I've replied to your questions inline...

On Mon, Jun 13, 2016 at 1:45 PM, Peter Geoghegan <pg(at)heroku(dot)com> wrote:

> On Thu, May 19, 2016 at 5:33 AM, <virendra(at)idyllic-software(dot)com> wrote:
> > ## We have system where we perform lot of insert and update (no delete)
> and
> > some time upsert query.
> >
> > ## Error the ruby pg library report
> > PG::ObjectNotInPrerequisiteState: ERROR: attempted to delete
> invisible
> > tuple
>
> I am having difficulty isolating this bug, although I have some
> high-level theories [1]. (I won't have much time to work on it this
> week, but want to get ahead of that.)
>
> Any further details you can provide may be useful. For example:
>
> * How many clients are running when problems are seen?
>

This was with 92 concurrent client connections. These are pooled
connections for both reading/writing, I expect the actual number of
simultaneous transactions is far less, but 92 is an upper boundary.
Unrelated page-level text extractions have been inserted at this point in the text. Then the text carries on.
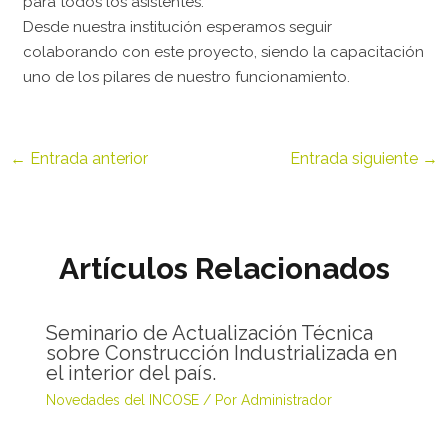
para todos los asistentes.
Desde nuestra institución esperamos seguir
colaborando con este proyecto, siendo la capacitación
uno de los pilares de nuestro funcionamiento.
←
Entrada anterior
Entrada siguiente
→
Artículos Relacionados
Seminario de Actualización Técnica
sobre Construcción Industrializada en
el interior del país.
Novedades del INCOSE
/ Por
Administrador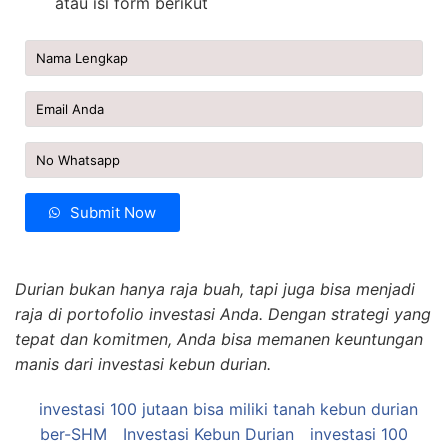
atau isi form berikut
Submit Now
Durian bukan hanya raja buah, tapi juga bisa menjadi
raja di portofolio investasi Anda. Dengan strategi yang
tepat dan komitmen, Anda bisa memanen keuntungan
manis dari investasi kebun durian.
investasi 100 jutaan bisa miliki tanah kebun durian
ber-SHM
Investasi Kebun Durian
investasi 100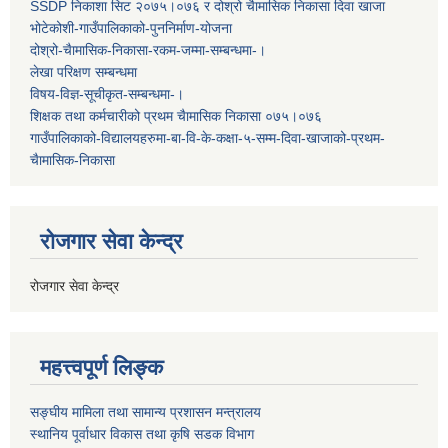
SSDP निकाशा सिट २०७५।०७६ र दोश्रो चैामासिक निकासा दिवा खाजा
भोटेकोशी-गाउँपालिकाको-पुननिर्माण-योजना
दोश्रो-चैामासिक-निकासा-रकम-जम्मा-सम्बन्धमा-।
लेखा परिक्षण सम्बन्धमा
विषय-विज्ञ-सूचीकृत-सम्बन्धमा-।
शिक्षक तथा कर्मचारीको प्रथम च‌ैामासिक निकासा ०७५।०७६
गाउँपालिकाको-विद्यालयहरुमा-बा-वि-के-कक्षा-५-सम्म-दिवा-खाजाको-प्रथम-
चैामासिक-निकासा
रोजगार सेवा केन्द्र
रोजगार सेवा केन्द्र
महत्त्वपूर्ण लिङ्क
सङ्घीय मामिला तथा सामान्य प्रशासन मन्त्रालय
स्थानिय पूर्वाधार विकास तथा कृषि सडक विभाग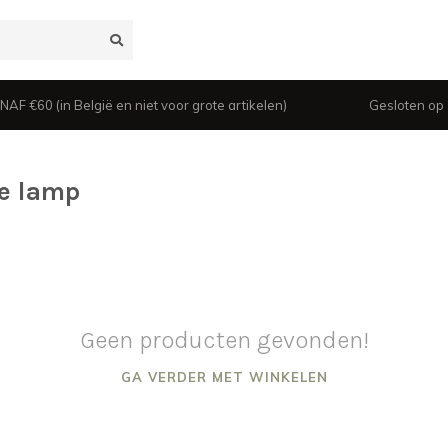
 €60 (in België en niet voor grote artikelen)
Gesloten op z
le lamp
Geen producten gevonden!
GA VERDER MET WINKELEN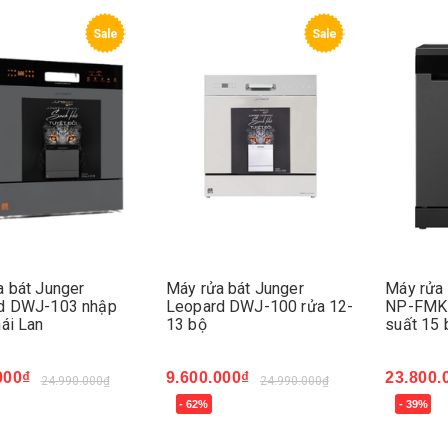
Sale
Sale
a bát Junger
Máy rửa bát Junger
Máy rửa 
d DWJ-103 nhập
Leopard DWJ-100 rửa 12-
NP-FMK
ái Lan
13 bộ
suất 15 
000₫
9.600.000₫
23.800.
24.990.000₫
24.990.000₫
- 62%
- 39%
ngay
Mua ngay
Mua ng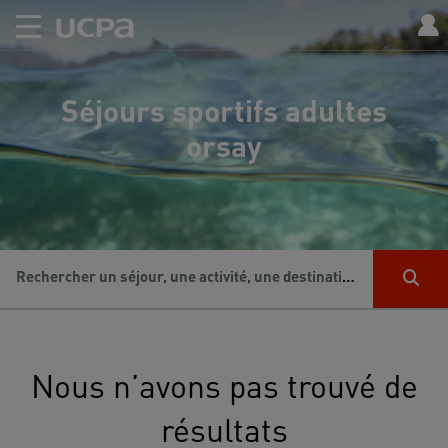
Séjours sportifs adultes
orsay
Rechercher un séjour, une activité, une destination...
Nous n’avons pas trouvé de
résultats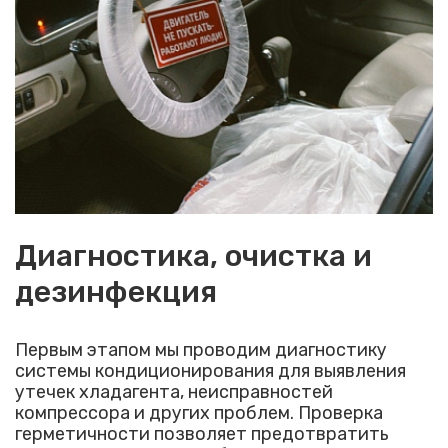
Диагностика, очистка и
дезинфекция
Первым этапом мы проводим диагностику
системы кондиционирования для выявления
утечек хладагента, неисправностей
компрессора и других проблем. Проверка
герметичности позволяет предотвратить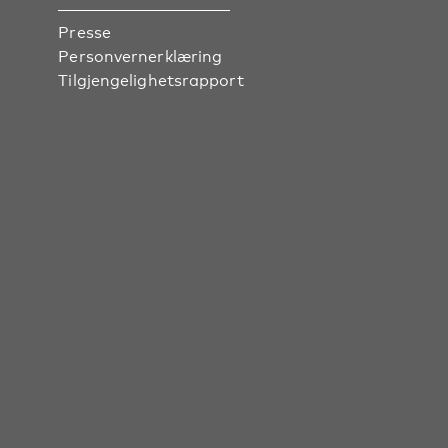
Presse
Personvernerklæring
Tilgjengelighetsrapport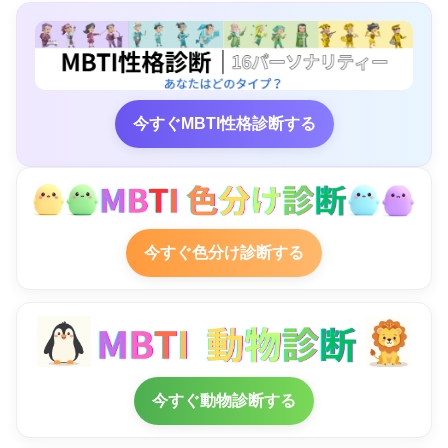
今すぐMBTI性格診断する
今すぐ色分け診断する
今すぐ動物診断する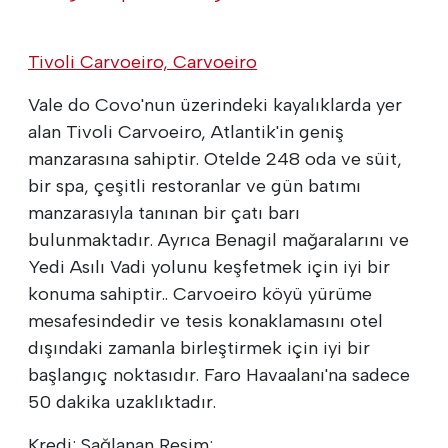
Tivoli Carvoeiro, Carvoeiro
Vale do Covo'nun üzerindeki kayalıklarda yer
alan Tivoli Carvoeiro, Atlantik'in geniş
manzarasına sahiptir. Otelde 248 oda ve süit,
bir spa, çeşitli restoranlar ve gün batımı
manzarasıyla tanınan bir çatı barı
bulunmaktadır. Ayrıca Benagil mağaralarını ve
Yedi Asılı Vadi yolunu keşfetmek için iyi bir
konuma sahiptir.. Carvoeiro köyü yürüme
mesafesindedir ve tesis konaklamasını otel
dışındaki zamanla birleştirmek için iyi bir
başlangıç noktasıdır. Faro Havaalanı'na sadece
50 dakika uzaklıktadır.
Kredi: Sağlanan Resim;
> * How frequently can you see a problem? Is it easy for you to
> reproduce the problem, or is this something you only see every once in
> a long while?
>

Roughly 5-25 times an hour, every hour, relatively dispersed throughout the
hour. In a "bad hour" some of the errors are closely time correlated (2-3
within a second) but generally the errors are well dispersed throughout a
given hour and impact only a single insert with many minutes before it
occurs again. I can consistently reproduce the problem, but only under
production workloads. I've spent a couple hours trying to run simulations
but haven't come up with the correct mix/concurrency to trigger the issue.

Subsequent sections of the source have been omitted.